Trakya Üniversitesi Rektörlüğüne bağlıdır. 2003 tarihinde kurulmuştur. 2007 tarihinde ise Kırklareli Üniversitesine bağlanmıştır. Okul ilçe merkezinde bulunan binası tamamlanınca 22 Şubat 2009 tarihinde yeni binasına taşınmıştır. Halen eğitim 6 programla sürdürülmektedir.

Kırklareli Pınarhisar

GEZİLECEK YERLER

Son dönemde, şehir içinde ve civarında Sultanlar Yolunun güzergah işaretlemeleri yapılmıştır.  Avrupa’dan başlayan ve Pınarhisar’dan geçen bu yol üzerinde uzun yürüyüşler düzenlenmektedir.

Kırklareli Pınarhisar

HUNDİ HATUN CAMİ-CAMİ-İ KEBİR

İlçe merkezinde Cami-i Kebir mahallesindedir.

15’nci yüzyıl yapısıdır. Ancak orijinal cami yıkılmış ve 1962 yılında ilçe halkının katkılarıyla günümüzde görülen cami yapılmıştır.

Sağlam ve ibadete açıktır. Duvarlar kısmen kesme taştan yapılmıştır. Mihrap, minber ve vaiz kürsüsü ahşaptır, turkuaz, lacivert ve kırmızı renklerin hakim olduğu bitkisel motiflerle bezenmiş çini kaplamadır.

Kırklareli Pınarhisar

ÇUKUR ÇEŞME

Beylik mahallesinde İstanbul yolu üstündedir. 16’nci yüzyıl yapısıdır. Çeşmeye 9 basamaklı merdivenle inilir, kemerli tek cepheli ve yalaklıdır.

 

Kırklareli Pınarhisar

KOLOĞLU İLKOKULU

Okulun inşası, 1914 yılında Kaymakam Sadullah Koloğlu döneminde başlamıştır. Bütün malzemesi ve yapım masrafları yöre halkı tarafından karşılanan inşaat, 1917-1918 yılları arasında Kaymakam başka yere tayin edilince biraz yavaşlamış ve tamamlanamamıştır.

Burada: Kaymakam Sadullah Koloğlu’ndan biraz söz etmekte yarar var. Çünkü kendisinin Pınarhisar’a büyük emeği geçmiştir ve burada iz bırakmıştır.

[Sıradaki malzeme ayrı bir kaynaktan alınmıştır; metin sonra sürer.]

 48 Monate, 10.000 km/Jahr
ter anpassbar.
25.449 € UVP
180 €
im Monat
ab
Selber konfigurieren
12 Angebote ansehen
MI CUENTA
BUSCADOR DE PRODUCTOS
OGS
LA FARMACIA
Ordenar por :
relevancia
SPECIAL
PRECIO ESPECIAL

1913-1917 yılları arasında burada görev yapan ve Arap kaymakam olarak bilinen Koloğlu, buranın nüfusuna kayıtlıdır, çünkü Pınarhisar’a olan sevgisinden dolayı, Cumhuriyetin ilanından sonra nüfus kaydını buraya aldırmıştır.

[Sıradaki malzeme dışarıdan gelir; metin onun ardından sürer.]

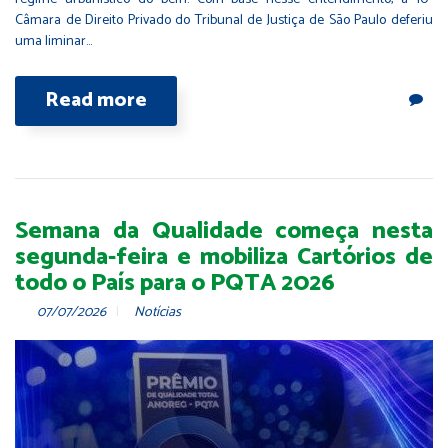
Câmara de Direito Privado do Tribunal de Justiça de São Paulo deferiu
uma liminar…
Read more
Semana da Qualidade começa nesta
segunda-feira e mobiliza Cartórios de
todo o País para o PQTA 2026
07/07/2026
Notícias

1919 yılında işgal döneminde binanın alt katı, Yunan askerleri tarafından kullanılmış, ayrıca Rum okulları burada faaliyet sürdürmüştür. İşgalin ardından, bina, 1926 yılında Köy Yatılı Okulu olarak kullanılmıştır.

Okulun bahçe duvarları, 1947 yılında yine halkın bağışlarıyla yapılmıştır ve son olarak okul 1960 yılında tamamlanmıştır. Okul hala hizmet vermektedir.

PRATİK KIZ SANAT OKULU

Yapım tarihi net olarak bilinmez. Ancak Koloğlu İlköğretim okulu ile aynı dönemde yapıldığı tahmin edilmektedir. Zaman içinde farklı kullanımlara ev sahipliği yapan tek katlı bina, dikdörtgen planlıdır.

Bahçesinde bulunan mezar kalıntıları hakkında bilgi yoktur. Bina yakın zaman önce bir süre Meslek Yüksek Okulu olarak kullanılmış, sonrasında ise halen atıl durumdadır.

Kırklareli Pınarhisar

PINARHİSAR KALESİ

Pınarhisar kalesi, Bizans döneminde inşa edilmiş ve Osmanlı döneminde onarımlar görmüştür. Kale, ilçenin kuzeyinde, yapılanmanın olmadığı, çevreye hakim bir tepe üzerinde bulunur. Kalenin devamı olarak ilçe merkezine inan sur duvarları tahrip olmuştur.

İlçenin kuzeyinde tepede iki adet dairesel ve bir adet kareye yakın dikdörtgen planlı, ilçenin merkezinde ise dört adet dairesel burç, büyük ölçüde sağlam olarak günümüze ulaşmıştır.

Ayrıca: üç burç temeli ve birçok duvar izine de rastlanır.

Yuvarlak burçlar, birer metre ara ile tuğla hatıl takviyelidir. Bazen kesme taş da görülür.

Kırklareli Pınarhisar

Hisarlar

Hisarların: Bizans döneminde, Semendirek tirkası Kozmos-Dimitriyadis isimli bir şövalye tarafından inşa edildiği söyleniyor.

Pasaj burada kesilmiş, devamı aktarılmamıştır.